Problem details — The answer must consist of every record, printed exactly as it stands.

(Record set begins)

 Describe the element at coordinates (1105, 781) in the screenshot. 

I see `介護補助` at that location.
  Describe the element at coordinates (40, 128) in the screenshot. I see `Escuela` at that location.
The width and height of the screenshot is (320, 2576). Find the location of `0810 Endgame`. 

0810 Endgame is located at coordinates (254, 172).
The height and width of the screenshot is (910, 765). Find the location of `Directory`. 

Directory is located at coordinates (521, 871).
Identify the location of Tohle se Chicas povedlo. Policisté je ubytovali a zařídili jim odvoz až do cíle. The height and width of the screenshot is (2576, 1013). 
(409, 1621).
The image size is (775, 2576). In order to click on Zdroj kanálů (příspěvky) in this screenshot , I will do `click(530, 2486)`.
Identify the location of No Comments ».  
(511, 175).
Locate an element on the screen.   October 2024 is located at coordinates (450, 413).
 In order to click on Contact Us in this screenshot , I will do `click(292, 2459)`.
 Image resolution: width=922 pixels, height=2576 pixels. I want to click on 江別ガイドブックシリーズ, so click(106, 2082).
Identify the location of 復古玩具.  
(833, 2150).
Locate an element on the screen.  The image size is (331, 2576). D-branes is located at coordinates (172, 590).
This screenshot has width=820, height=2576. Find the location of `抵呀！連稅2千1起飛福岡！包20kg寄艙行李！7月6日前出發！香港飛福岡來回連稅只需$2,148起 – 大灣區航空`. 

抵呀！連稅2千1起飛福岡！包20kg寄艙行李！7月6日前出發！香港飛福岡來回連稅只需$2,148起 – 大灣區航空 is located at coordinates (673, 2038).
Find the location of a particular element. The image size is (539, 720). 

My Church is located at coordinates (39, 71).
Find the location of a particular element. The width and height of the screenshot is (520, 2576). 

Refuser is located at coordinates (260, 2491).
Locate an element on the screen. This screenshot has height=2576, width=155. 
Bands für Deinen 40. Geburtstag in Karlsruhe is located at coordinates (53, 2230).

(Record set ends)

Exercise result —
 Describe the element at coordinates (1105, 781) in the screenshot. 

I see `介護補助` at that location.
  Describe the element at coordinates (40, 128) in the screenshot. I see `Escuela` at that location.
The width and height of the screenshot is (320, 2576). Find the location of `0810 Endgame`. 

0810 Endgame is located at coordinates (254, 172).
The height and width of the screenshot is (910, 765). Find the location of `Directory`. 

Directory is located at coordinates (521, 871).
Identify the location of Tohle se Chicas povedlo. Policisté je ubytovali a zařídili jim odvoz až do cíle. The height and width of the screenshot is (2576, 1013). 
(409, 1621).
The image size is (775, 2576). In order to click on Zdroj kanálů (příspěvky) in this screenshot , I will do `click(530, 2486)`.
Identify the location of No Comments ».  
(511, 175).
Locate an element on the screen.   October 2024 is located at coordinates (450, 413).
 In order to click on Contact Us in this screenshot , I will do `click(292, 2459)`.
 Image resolution: width=922 pixels, height=2576 pixels. I want to click on 江別ガイドブックシリーズ, so click(106, 2082).
Identify the location of 復古玩具.  
(833, 2150).
Locate an element on the screen.  The image size is (331, 2576). D-branes is located at coordinates (172, 590).
This screenshot has width=820, height=2576. Find the location of `抵呀！連稅2千1起飛福岡！包20kg寄艙行李！7月6日前出發！香港飛福岡來回連稅只需$2,148起 – 大灣區航空`. 

抵呀！連稅2千1起飛福岡！包20kg寄艙行李！7月6日前出發！香港飛福岡來回連稅只需$2,148起 – 大灣區航空 is located at coordinates (673, 2038).
Find the location of a particular element. The image size is (539, 720). 

My Church is located at coordinates (39, 71).
Find the location of a particular element. The width and height of the screenshot is (520, 2576). 

Refuser is located at coordinates (260, 2491).
Locate an element on the screen. This screenshot has height=2576, width=155. 
Bands für Deinen 40. Geburtstag in Karlsruhe is located at coordinates (53, 2230).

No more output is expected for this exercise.